Results and discussion

Lessons learned

The development of our methodology and its application to the real world retail business led to several lessons learned. From a business management perspective, we observe the following:

Modelling goals and defining drivers and KPIs (i.e., creating the cause-effect decision model) not only helps to document the known aspects of the business but also helps to clarify unknown factors that might be driving goal accomplishment. Validation of the model through interviews with decision makers ensures that data and KPIs included are indeed relevant to the business. This can have a great impact especially for small businesses where initial goals might not have been clear.
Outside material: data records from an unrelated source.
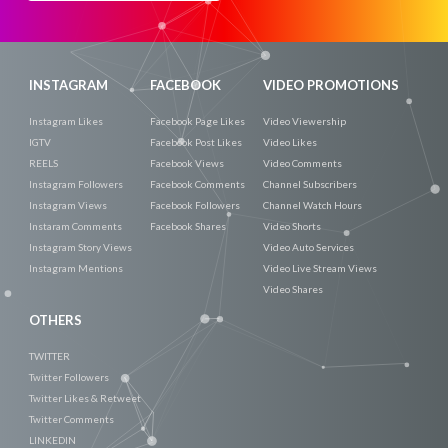
Now
INSTAGRAM
FACEBOOK
VIDEO PROMOTIONS
Instagram Likes
Facebook Page Likes
Video Viewership
IGTV
Facebook Post Likes
Video Likes
REELS
Facebook Views
Video Comments
Instagram Followers
Facebook Comments
Channel Subscribers
Instagram Views
Facebook Followers
Channel Watch Hours
Instaram Comments
Facebook Shares
Video Shorts
Instagram Story Views
Video Auto Services
Instagram Mentions
Video Live Stream Views
Video Shares
OTHERS
TWITTER
Twitter Followers
Twitter Likes & Retweet
Twitter Comments
LINKEDIN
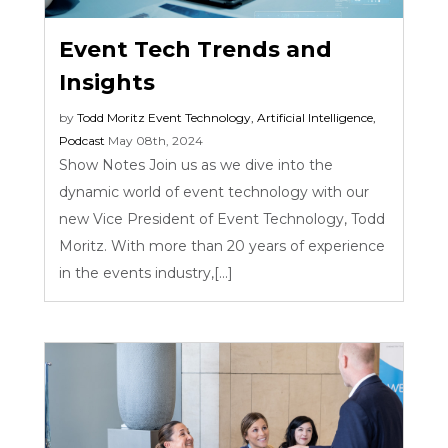
Event Tech Trends and
Insights
by
Todd Moritz
Event Technology
,
Artificial Intelligence
,
Podcast
May 08th, 2024
Show Notes Join us as we dive into the
dynamic world of event technology with our
new Vice President of Event Technology, Todd
Moritz. With more than 20 years of experience
in the events industry,[...]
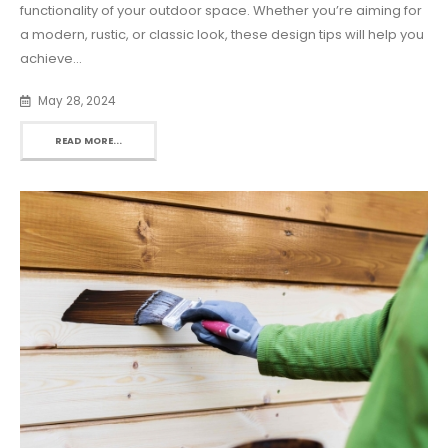
functionality of your outdoor space. Whether you’re aiming for
a modern, rustic, or classic look, these design tips will help you
achieve...
May 28, 2024
READ MORE...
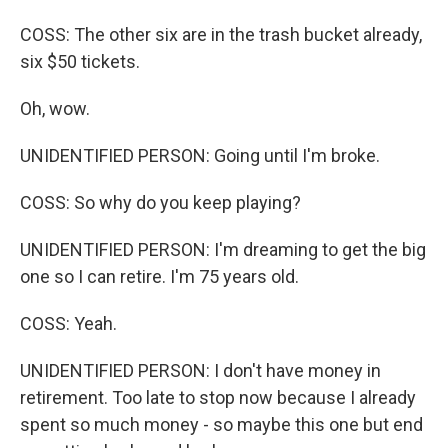
COSS: The other six are in the trash bucket already,
six $50 tickets.
Oh, wow.
UNIDENTIFIED PERSON: Going until I'm broke.
COSS: So why do you keep playing?
UNIDENTIFIED PERSON: I'm dreaming to get the big
one so I can retire. I'm 75 years old.
COSS: Yeah.
UNIDENTIFIED PERSON: I don't have money in
retirement. Too late to stop now because I already
spent so much money - so maybe this one but end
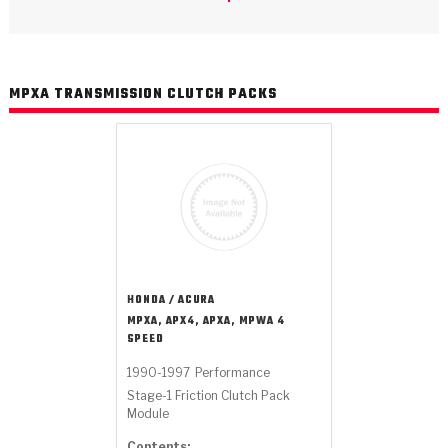
>
Catalogs
>
Technical Resources
MPXA TRANSMISSION CLUTCH PACKS
>
Company Info
Where to Buy
Careers
HONDA / ACURA
MPXA, APX4, APXA, MPWA 4
SPEED
<
<
<
<
<
OEM
Products
Catalogs
Technical Resources
Company Info
1990-1997
Performance
Stage-1 Friction Clutch Pack
>
>
Automotive
Automatic Transmission Parts
Find Parts - Seach
Tech Videos - Ray's Garage
About Us
Module
Contents:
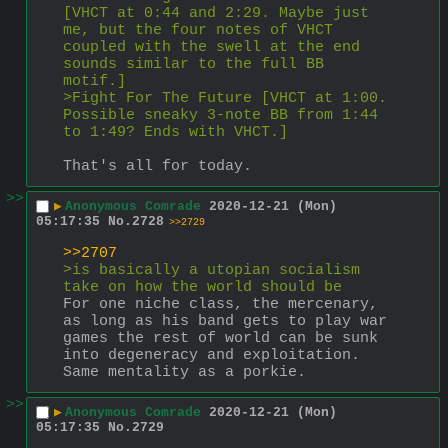
[VHCT at 0:44 and 2:29. Maybe just 
me, but the four notes of VHCT 
coupled with the swell at the end 
sounds similar to the full BB 
motif.]
>Fight For The Future [VHCT at 1:00. 
Possible sneaky 3-note BB from 1:44 
to 1:49? Ends with VHCT.]
That's all for today.
>>
▶
Anonymous Comrade
2020-12-21 (Mon)
05:17:35
No.
2728
>>2729
>>2707
>is basically a utopian socialism 
take on how the world should be
For one niche class, the mercenary, 
as long as his band gets to play war 
games the rest of world can be sunk 
into degeneracy and exploitation. 
Same mentality as a porkie.
>>
▶
Anonymous Comrade
2020-12-21 (Mon)
05:17:35
No.
2729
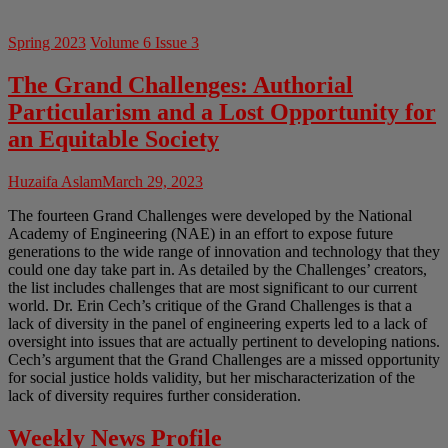
Spring 2023
Volume 6 Issue 3
The Grand Challenges: Authorial
Particularism and a Lost Opportunity for
an Equitable Society
Huzaifa Aslam
March 29, 2023
The fourteen Grand Challenges were developed by the National
Academy of Engineering (NAE) in an effort to expose future
generations to the wide range of innovation and technology that they
could one day take part in. As detailed by the Challenges’ creators,
the list includes challenges that are most significant to our current
world. Dr. Erin Cech’s critique of the Grand Challenges is that a
lack of diversity in the panel of engineering experts led to a lack of
oversight into issues that are actually pertinent to developing nations.
Cech’s argument that the Grand Challenges are a missed opportunity
for social justice holds validity, but her mischaracterization of the
lack of diversity requires further consideration.
Weekly News Profile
Even though modelling the indicators helps define the required information and the relationships between variables, we are still unsure about where to draw the line regarding the data we need to show in the model versus the data maintained in source systems (e.g., databases or BI reports). We still need to explore how to find the appropriate balance so we do not omit important information in the model for decision making while preventing the inclusion of too much data which can complicate the decision-making environment. We believe however that getting feedback on the right balance is facilitated by the use of graphical goal models with rapid evaluation feedback as provided by GRL strategies, which provide more insight into cause-effect relationships than do conventional BI reports. Note however that the goal-oriented view introduced here is complementary to what is currently found in BI tools, not a substitute.

Defining relationships between the model elements without historical data is difficult. In some cases, managers themselves are not aware of the linkages because they have not had the historical data available to create cause-effect models. In this case, we first create the models using industry standards or "educated guesses" and then use the different iterations of the methodology steps to improve the cause-effect decision model.
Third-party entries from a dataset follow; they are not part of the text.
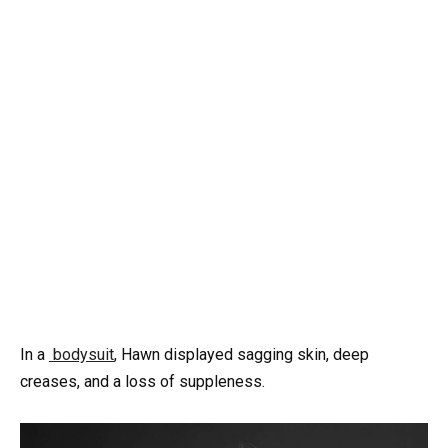
In a
bodysuit
, Hawn displayed sagging skin, deep
creases, and a loss of suppleness.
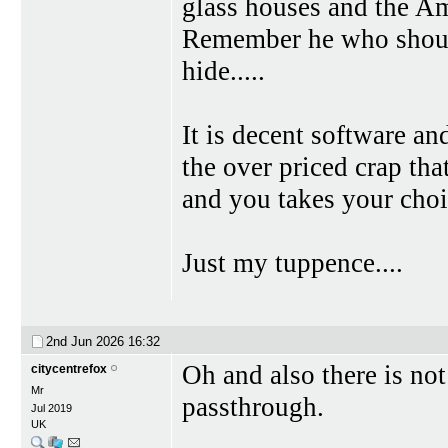
glass houses and the Ame
Remember he who shouts
hide.....
It is decent software and
the over priced crap th
and you takes your choi
Just my tuppence....
2nd Jun 2026
16:32
Oh and also there is no
citycentrefox
Mr
passthrough.
Jul 2019
UK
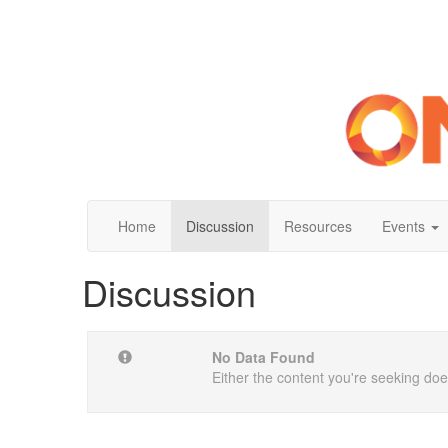
Home
Discussion
Resources
Events
Discussion
No Data Found
Either the content you're seeking does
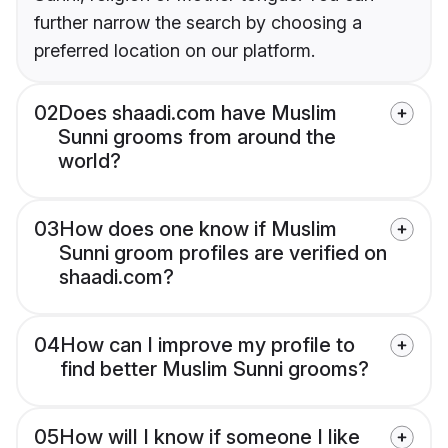
further narrow the search by choosing a
preferred location on our platform.
02
Does shaadi.com have Muslim
Sunni grooms from around the
world?
03
How does one know if Muslim
Sunni groom profiles are verified on
shaadi.com?
04
How can I improve my profile to
find better Muslim Sunni grooms?
05
How will I know if someone I like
The ability to adjust the range of acceptable values for a KPI is useful for registering risk. For example, one might establish a wide range of acceptable values for an objective that carries a high level of risk, such as expected sales for a new product. On the other hand, objectives with lower profiles, such as sales of well-established products, might have a narrower range of acceptable values.

The ability to have a cohesive notation and modelling environment that allow one to model the organization goals, KPIs, decision, situations, and processes, together with simple integration of the models with BI tools, can help with the introduction and adaptation of the suggested approach.
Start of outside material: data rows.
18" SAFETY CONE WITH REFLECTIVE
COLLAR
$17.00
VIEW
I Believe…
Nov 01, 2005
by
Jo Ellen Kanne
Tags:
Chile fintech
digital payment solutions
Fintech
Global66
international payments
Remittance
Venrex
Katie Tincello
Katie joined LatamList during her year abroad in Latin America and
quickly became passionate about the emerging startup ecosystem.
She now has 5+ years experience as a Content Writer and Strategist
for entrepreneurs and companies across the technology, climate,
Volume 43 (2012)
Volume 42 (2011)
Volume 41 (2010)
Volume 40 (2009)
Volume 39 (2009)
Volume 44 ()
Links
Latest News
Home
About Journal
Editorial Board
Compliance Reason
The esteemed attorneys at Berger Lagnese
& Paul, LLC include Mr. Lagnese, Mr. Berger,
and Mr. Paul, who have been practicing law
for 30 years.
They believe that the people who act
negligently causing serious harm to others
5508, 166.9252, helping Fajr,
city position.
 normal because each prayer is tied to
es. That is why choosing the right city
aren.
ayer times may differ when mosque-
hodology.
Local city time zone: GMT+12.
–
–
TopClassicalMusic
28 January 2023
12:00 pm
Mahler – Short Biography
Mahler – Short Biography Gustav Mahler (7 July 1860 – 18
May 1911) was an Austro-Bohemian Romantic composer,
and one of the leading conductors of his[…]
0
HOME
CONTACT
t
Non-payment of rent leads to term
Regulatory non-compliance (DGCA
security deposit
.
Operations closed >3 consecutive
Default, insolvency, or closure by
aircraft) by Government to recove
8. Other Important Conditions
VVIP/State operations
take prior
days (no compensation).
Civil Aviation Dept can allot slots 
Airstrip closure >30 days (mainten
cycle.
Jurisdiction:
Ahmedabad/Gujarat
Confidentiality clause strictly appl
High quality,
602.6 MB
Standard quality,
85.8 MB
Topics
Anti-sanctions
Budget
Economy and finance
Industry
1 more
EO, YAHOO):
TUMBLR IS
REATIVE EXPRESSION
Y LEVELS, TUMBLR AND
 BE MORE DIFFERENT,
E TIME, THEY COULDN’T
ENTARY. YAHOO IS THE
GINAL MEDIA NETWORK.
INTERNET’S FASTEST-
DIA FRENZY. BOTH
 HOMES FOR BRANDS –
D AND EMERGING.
From a technical point of view, we have learned that:

Our new extensions to GRL and the new formula-based algorithm provide a great deal of flexibility for model evaluation, especially as they are combined with standard goal satisfaction evaluation, hence offering the best of both worlds. However our new algorithm still has room for improvement, especially when it comes to using other intentional elements (e.g., goals) as contributors to KPIs. We have had limited experience with this idea by considering situations as an input to KPIs, but this type of modelling may be useful in other circumstances that require further investigation. In addition, recent results on the use of constraint-based programming for solving the satisfaction problem in GRL models has the potential to allow optimizations to be computer and answers to be provided to questions such as "if I want to reach this KPI satisfaction level or current value, tell me what should be done in sub-KPIs given all the constraints present in the goal model".

Creating different versions of a model in different iterations and keeping them consistent for comparison purposes can be painful with current tool support. Saving separate files for each version of the model quickly becomes a maintenance issue that requires a better technical solution. Very recent additions to jUCMNav however provide potentially useful features in this context, including: URN model comparisons, strategy evaluation differences, contribution overrides, as well as export of strategy results (e.g., for historical data) and import of strategy definitions as Comma-Separated Value (CSV) files.